ECAMP 15

The act of a quantum measurement seems to evade the accessibility of the Schrödinger equation and its unitary time evolution [1]. In this work, we explore whether a quantum measurement on a subsystem by an apparatus can be simulated within an experimentally realizable quantum mechanical many-body system by the unitary time evolution of the many-body Schrödinger equation.

For the numerical simulation, we consider a model inspired by the Fermi-Hubbard model, which is realizable experimentally with ultracold atoms [2] containing a fixed number of indistinguishable fermionic environmental particles and a single distinguishable impurity. The impurity is assumed to be initially in a spatial superposition but not entangled with the state of the environment.

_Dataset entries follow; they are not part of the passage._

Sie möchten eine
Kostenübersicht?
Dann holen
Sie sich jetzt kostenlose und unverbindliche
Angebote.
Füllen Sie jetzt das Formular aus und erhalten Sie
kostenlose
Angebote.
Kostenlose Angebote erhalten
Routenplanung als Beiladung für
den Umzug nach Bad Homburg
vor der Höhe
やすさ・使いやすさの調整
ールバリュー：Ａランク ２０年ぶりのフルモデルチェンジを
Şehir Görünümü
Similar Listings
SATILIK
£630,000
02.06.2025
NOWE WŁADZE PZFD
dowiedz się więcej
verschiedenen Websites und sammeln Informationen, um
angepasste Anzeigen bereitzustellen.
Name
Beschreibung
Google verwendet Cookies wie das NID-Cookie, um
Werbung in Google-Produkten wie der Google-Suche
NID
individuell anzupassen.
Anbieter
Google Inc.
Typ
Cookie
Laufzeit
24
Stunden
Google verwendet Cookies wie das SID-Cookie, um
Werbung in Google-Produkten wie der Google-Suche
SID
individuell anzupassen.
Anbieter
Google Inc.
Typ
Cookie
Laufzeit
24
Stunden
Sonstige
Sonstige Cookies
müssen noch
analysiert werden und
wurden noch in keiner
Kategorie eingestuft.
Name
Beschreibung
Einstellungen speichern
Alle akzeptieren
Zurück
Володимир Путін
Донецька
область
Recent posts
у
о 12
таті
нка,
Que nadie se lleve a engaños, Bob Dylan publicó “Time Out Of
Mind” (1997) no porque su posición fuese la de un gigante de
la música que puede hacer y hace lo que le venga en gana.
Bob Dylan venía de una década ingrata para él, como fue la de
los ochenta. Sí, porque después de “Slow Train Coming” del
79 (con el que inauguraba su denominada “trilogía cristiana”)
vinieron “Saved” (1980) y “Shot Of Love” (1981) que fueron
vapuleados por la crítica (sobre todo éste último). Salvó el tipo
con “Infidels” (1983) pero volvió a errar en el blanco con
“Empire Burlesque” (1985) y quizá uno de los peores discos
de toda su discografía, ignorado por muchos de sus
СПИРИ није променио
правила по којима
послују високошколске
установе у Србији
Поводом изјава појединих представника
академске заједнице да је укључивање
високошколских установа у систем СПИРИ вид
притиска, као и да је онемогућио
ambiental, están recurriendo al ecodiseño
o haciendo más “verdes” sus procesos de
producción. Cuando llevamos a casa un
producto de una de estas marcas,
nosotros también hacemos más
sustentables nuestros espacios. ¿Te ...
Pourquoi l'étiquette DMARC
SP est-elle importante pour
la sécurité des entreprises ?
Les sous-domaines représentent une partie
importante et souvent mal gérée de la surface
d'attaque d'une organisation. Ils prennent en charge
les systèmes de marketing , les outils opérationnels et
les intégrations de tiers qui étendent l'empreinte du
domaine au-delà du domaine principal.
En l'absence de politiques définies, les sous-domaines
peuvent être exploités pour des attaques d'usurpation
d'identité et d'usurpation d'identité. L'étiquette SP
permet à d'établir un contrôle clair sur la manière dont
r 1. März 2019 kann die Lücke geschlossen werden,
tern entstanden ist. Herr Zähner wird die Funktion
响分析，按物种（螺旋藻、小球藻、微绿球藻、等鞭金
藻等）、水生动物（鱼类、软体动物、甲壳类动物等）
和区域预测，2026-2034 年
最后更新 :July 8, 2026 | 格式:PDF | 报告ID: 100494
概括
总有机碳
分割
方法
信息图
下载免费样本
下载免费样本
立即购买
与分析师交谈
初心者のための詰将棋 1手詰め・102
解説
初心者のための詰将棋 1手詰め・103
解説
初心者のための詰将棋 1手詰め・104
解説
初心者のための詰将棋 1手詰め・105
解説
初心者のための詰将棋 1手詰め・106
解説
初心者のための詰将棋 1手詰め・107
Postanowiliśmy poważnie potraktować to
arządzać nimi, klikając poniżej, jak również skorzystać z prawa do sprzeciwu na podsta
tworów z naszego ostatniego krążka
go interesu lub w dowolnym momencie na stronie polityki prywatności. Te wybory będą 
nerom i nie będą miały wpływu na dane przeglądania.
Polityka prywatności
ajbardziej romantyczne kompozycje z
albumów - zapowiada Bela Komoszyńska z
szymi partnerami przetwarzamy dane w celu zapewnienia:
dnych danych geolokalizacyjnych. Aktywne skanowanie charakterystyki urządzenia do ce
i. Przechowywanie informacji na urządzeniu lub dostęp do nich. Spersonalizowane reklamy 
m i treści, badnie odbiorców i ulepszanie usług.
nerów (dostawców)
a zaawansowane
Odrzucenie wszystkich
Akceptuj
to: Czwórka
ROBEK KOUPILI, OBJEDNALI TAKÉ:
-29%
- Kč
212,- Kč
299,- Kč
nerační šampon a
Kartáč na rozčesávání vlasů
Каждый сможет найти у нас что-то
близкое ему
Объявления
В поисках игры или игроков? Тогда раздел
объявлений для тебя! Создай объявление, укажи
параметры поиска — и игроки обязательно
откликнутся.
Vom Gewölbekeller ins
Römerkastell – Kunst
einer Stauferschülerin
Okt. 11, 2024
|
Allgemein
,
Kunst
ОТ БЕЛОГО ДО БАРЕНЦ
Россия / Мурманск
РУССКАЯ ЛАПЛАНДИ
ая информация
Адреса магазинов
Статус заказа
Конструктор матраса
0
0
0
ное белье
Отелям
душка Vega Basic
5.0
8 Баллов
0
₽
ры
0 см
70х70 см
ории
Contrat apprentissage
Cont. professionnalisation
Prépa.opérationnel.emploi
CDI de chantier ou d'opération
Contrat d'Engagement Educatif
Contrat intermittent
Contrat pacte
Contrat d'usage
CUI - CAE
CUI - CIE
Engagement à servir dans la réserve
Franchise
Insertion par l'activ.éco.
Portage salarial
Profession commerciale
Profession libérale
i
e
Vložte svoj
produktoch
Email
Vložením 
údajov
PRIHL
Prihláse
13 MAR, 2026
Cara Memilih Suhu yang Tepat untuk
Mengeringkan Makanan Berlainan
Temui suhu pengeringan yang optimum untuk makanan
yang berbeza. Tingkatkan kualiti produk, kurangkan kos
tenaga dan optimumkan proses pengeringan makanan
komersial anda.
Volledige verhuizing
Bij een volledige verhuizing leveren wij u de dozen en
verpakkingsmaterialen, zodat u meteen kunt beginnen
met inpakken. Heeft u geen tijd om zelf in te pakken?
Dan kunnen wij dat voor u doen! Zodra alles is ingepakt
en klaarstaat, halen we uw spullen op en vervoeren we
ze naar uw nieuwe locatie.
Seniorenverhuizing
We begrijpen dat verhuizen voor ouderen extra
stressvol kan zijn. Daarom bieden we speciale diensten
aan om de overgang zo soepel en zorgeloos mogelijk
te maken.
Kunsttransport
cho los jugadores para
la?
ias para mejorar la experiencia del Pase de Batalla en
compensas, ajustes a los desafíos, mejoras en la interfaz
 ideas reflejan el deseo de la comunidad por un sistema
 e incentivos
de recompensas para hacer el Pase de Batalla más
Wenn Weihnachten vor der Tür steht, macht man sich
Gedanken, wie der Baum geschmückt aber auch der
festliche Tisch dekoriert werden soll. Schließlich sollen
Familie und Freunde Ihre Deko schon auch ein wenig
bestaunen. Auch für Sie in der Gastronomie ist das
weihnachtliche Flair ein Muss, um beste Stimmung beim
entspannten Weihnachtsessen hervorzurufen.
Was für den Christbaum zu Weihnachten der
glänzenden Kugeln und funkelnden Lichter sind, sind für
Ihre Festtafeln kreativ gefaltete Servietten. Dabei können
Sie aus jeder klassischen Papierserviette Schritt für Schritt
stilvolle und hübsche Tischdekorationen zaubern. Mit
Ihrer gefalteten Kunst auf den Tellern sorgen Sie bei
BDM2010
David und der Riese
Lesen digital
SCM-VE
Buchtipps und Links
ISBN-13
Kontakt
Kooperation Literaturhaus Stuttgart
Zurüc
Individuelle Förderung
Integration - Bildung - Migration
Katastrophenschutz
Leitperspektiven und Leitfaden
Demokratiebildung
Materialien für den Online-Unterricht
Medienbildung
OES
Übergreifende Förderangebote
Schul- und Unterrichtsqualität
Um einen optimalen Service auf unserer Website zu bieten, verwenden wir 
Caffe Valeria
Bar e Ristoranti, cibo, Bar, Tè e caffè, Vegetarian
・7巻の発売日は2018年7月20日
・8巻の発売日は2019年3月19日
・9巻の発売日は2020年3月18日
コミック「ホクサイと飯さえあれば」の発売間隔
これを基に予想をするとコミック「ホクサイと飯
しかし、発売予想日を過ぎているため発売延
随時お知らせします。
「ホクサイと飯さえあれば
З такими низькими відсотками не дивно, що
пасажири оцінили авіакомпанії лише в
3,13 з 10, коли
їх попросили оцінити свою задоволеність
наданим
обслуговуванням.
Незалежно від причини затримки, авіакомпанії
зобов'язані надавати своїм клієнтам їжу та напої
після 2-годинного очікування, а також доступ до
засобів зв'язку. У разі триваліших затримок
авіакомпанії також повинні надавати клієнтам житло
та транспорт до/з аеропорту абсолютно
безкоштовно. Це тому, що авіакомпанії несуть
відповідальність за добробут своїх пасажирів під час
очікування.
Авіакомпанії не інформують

A key advantage of this system lies in the high tunability of its parameters, both experimentally and in simulations.

To simulate the process of a measurement within the many-body Schrödinger equation, the environmental particles are assumed to act as both a measuring apparatus on the impurity and as the environment in a more conventional sense. We determine the exact quantum mechanical time evolution by exact diagonalization of mesoscopically sized systems. We calculate decoherence times and correlation functions for different system sizes, and we study the reduced-density matrix of the impurity and the surrounding environmental particles. We investigate how the spectral properties of the system determine whether the interaction between the impurity and the environment performs a measurement on the impurity or whether the interaction leads to thermalization [3]. To analyze this, the spectral distribution of the eigenvalues of the entire system is calculated as a measure of quantum chaos [4]. The key aim is to identify which degrees of freedom of the surrounding particles act as the measuring apparatus—thereby encoding information about the state of the impurity—and which act as the environment, inducing decoherence.

References:

[1] Emanuel Schwarzhans, Felix C Binder, Marcus Huber, and Maximilian PE Lock. Quantum measurements and equilibration: the emergence of objective reality via entropy maximisation. arXiv preprint arXiv:2302.11253, 2023.

[2] Immanuel Bloch. Ultracold quantum gases in optical lattices. Nature physics, 1(1):23–30, 2005.

[3] Armando Relano. Decoherence framework for wigner’s-friend experiments. Physical Review A, 101(3):032107, 2020.

[4] Mahdi Kourehpaz, Stefan Donsa, Fabian Lackner, Joachim Burgdörfer, and Iva Brezinova. Canonical density matrices from eigenstates of mixed systems. Entropy, 24(12):1740, 2022.